[Saved entries]
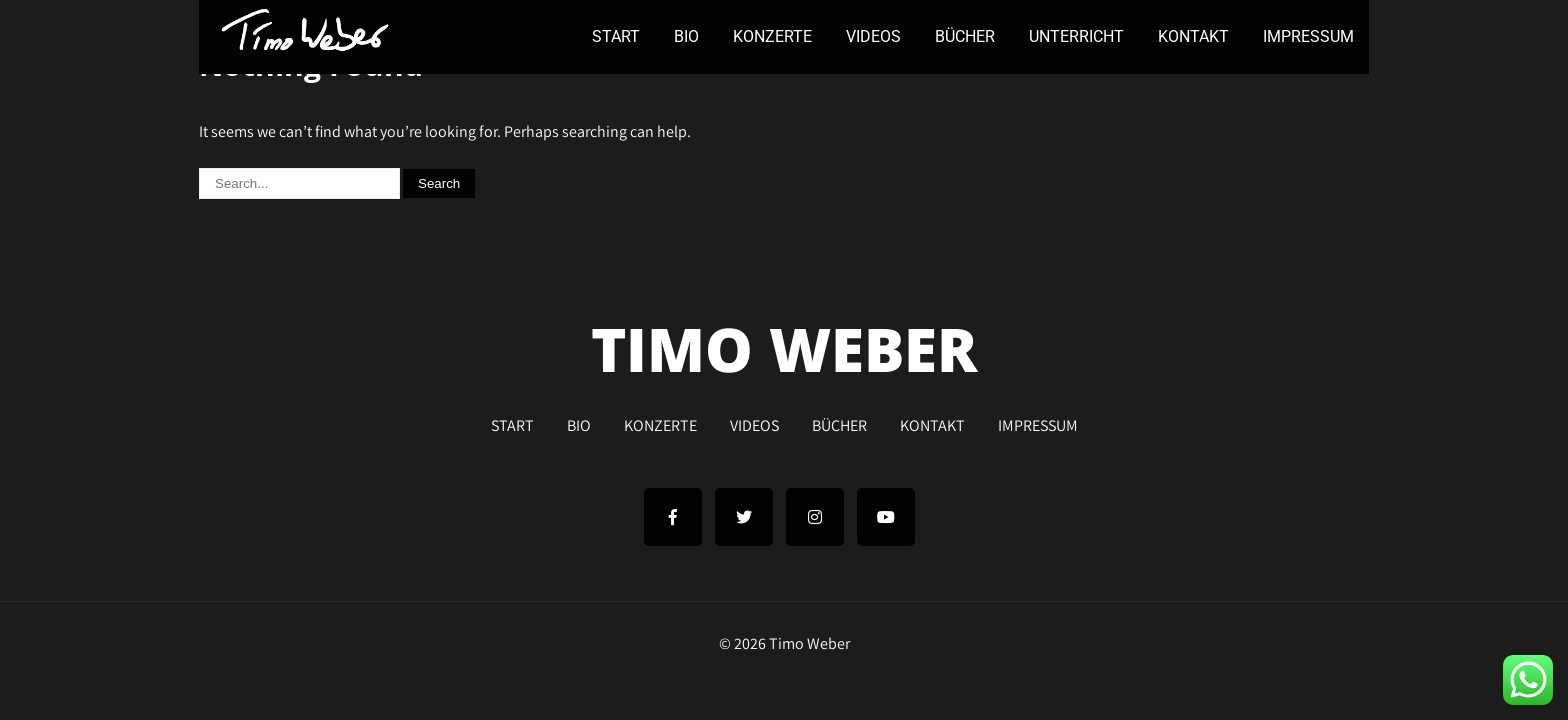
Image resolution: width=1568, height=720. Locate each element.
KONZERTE (772, 36)
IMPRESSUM (1308, 36)
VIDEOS (873, 36)
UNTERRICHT (1076, 36)
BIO (686, 36)
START (616, 36)
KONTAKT (1193, 36)
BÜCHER (965, 36)
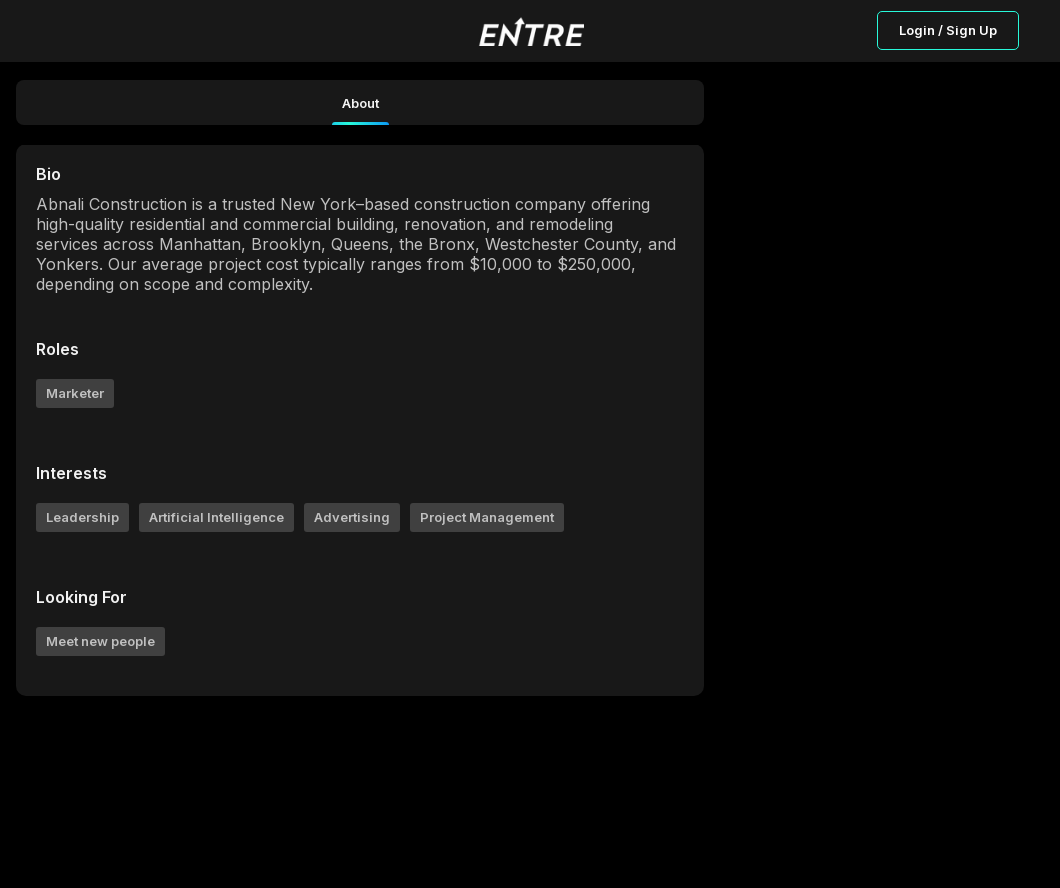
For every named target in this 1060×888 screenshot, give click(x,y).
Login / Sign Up (948, 30)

• **TASK TO COMPLETE**
Beginning at the line that contains "BÜCHER (965, 36)", give the remaining lines of the records again exactly, through the last one. Leave out pictures.

• **RESPONSE BOX**
BÜCHER (965, 36)
For every named target in this 1060×888 screenshot, give click(x,y).
Login / Sign Up (948, 30)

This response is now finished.